Her liberal outrage is all done within the safe confines of her New York City apartment, social clubs and the affluent township of Darien, Connecticut where she owns a home she’s decorated but never lived in. She’s far more concerned with whether friends of friends at her engagement party will be bothered by Phil being “Jewish” than in rebuking their hatred. It would be, you know, icky and uncomfortable to point out to them that they’re assholes.
God forbid, rumors might spread. And what if they keep thinking he’s Jewish even after his article runs?
The final straw comes when young Tommy comes home after being called a “dirty Jew” and a “kike” by schoolmates who refuse to let him play with them. Kathy breathlessly assures him that it’s okay because he’s not actually Jewish.
Even in the face of a dirty verbal fight, Tommy refuses to tell his attackers that he’s a gentile to save his skin, but Kathy, with discomfort merely in the corner of her eye, springs to reassure Tommy that he’s a shiny, white, male, Christian, golden boy.
Kathy and Phil call off the engagement, but instead of a montage where they both look off thoughtfully into the distance from the roof of their respective apartment buildings, the fate of their relationship rests in the hands of two conversations. The first is Anne railing against the simple “liberals” who blast racism from behind white picket fences with no intention of getting their hands dirty or standing up when the time calls for it.
The second is Kathy telling Dave about a terrible bigot who told a joke at a dinner party she’d been to, and Dave challenging her: “What did you do about it?”
“Somebody told a story, and the nice people didn’t laugh. They even despised him for it. But they let it pass.”
What’s an ally worth if they don’t get into the fight?
The real shock isn’t the earned condemnation, but the revelation that Kathy might never have realized she could do something more. To be the fighter required in a war of Us vs Them And Their Enablers. To wear her safety pin, to give time and money, to commit to real action, and to find out what she can do instead of sighing deep while asking, “But what can I do?” into the empty atmosphere.
Kazan wasn’t a big fan of the movie in hindsight.
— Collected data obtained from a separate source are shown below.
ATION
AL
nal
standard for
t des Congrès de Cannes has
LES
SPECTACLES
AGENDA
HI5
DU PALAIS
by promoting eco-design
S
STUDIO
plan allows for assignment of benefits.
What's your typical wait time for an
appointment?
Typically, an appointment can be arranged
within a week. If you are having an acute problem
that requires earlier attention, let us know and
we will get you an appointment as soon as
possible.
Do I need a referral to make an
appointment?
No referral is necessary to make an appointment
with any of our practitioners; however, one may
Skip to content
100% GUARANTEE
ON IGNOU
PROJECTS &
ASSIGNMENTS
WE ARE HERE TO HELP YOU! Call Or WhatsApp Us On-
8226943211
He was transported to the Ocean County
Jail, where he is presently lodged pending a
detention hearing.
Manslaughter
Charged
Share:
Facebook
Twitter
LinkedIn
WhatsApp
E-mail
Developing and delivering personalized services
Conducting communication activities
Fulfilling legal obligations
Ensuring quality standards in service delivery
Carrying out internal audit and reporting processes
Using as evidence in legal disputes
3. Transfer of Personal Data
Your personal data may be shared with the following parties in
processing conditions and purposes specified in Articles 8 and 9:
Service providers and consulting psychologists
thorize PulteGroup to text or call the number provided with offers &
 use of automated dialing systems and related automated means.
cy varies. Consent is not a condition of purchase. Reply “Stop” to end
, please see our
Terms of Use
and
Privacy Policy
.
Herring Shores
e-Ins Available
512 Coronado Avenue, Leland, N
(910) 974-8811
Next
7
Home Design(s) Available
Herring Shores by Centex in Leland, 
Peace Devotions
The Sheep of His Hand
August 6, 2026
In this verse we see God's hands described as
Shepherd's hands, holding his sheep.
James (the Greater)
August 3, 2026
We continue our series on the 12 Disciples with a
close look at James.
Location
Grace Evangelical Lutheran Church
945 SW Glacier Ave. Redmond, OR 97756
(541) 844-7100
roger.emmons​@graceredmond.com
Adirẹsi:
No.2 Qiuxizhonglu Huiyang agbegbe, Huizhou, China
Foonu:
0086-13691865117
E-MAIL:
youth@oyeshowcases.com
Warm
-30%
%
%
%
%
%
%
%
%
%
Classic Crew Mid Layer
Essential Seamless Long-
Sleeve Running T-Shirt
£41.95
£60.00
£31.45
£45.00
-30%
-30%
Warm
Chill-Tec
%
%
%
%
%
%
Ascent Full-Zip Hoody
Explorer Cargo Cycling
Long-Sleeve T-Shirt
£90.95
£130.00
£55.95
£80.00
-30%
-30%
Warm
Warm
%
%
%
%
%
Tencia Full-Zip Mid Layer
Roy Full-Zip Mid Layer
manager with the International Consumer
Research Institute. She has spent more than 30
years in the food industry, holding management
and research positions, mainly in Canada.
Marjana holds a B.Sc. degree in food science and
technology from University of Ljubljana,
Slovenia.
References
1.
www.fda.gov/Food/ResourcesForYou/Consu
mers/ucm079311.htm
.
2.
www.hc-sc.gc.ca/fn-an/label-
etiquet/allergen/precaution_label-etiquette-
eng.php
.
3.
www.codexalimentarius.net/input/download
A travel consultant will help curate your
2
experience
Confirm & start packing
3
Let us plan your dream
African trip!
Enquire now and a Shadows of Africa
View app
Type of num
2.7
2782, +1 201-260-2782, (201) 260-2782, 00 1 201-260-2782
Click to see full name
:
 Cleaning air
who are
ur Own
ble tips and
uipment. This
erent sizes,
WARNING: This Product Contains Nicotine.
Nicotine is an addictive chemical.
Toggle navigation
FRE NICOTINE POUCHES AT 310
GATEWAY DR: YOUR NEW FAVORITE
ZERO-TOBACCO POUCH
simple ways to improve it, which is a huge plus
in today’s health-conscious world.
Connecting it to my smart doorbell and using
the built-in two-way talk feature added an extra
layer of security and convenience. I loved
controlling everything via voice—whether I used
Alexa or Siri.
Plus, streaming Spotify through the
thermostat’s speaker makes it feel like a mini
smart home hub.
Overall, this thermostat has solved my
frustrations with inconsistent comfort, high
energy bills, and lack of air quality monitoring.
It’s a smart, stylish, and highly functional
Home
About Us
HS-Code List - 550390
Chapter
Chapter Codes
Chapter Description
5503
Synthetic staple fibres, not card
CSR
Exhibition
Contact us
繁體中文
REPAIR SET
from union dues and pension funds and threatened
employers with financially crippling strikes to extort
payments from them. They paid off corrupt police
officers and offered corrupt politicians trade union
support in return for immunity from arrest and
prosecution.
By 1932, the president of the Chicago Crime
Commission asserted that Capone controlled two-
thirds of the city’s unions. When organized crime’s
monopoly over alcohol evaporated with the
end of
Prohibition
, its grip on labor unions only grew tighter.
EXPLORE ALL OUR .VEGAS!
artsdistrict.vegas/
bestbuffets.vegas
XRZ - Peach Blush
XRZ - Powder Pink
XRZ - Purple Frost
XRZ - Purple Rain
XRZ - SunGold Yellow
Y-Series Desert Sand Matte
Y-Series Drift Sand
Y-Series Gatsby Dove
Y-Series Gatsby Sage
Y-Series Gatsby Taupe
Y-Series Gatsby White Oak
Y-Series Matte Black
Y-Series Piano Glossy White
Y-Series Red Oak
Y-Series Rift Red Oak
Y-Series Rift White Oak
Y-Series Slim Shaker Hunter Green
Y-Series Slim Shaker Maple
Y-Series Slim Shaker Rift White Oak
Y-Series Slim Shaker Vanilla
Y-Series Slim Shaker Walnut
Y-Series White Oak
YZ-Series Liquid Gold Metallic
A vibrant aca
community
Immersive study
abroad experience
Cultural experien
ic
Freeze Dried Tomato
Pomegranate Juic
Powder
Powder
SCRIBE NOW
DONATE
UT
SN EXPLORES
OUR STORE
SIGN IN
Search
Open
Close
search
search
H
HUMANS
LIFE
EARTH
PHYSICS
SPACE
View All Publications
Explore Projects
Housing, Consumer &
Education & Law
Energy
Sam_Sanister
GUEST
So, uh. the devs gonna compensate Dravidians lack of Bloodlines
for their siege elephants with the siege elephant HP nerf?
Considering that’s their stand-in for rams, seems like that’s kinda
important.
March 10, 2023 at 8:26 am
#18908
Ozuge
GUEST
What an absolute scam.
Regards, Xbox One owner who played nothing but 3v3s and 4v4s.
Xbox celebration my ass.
He considered most of it “too Hollywood” (besides the scene with Dave and Kathy) and envisioned audiences filled with pre-woke Kathys all nodding and congratulating themselves on getting the message without really getting the message.
Gentleman’s Agreement doesn’t condemn the act of wearing a safety pin. It condemns those who think that wearing one is all they can do or need to do in order to consider themselves righteous and good.
With a President-elect Trump who vowed during his candidacy to put Muslims on a registry and ban them from entering the country, and who openly courted the neo-Nazi alt-right before enshrining their biggest mouthpiece, Steve Bannon, as his chief strategist, the coming four years may be an age for the polite Kathys who can’t stand to see the dust upset even as heavy boots stomp the streets, but it could be an age for speaking forcefully and plainly against the sickness of antisemitism, Islamophobia and any other brand of bigotry.
As Vann R. Newkirk II writes in this piece for The Atlantic, “sometimes there are more important goals than civility.”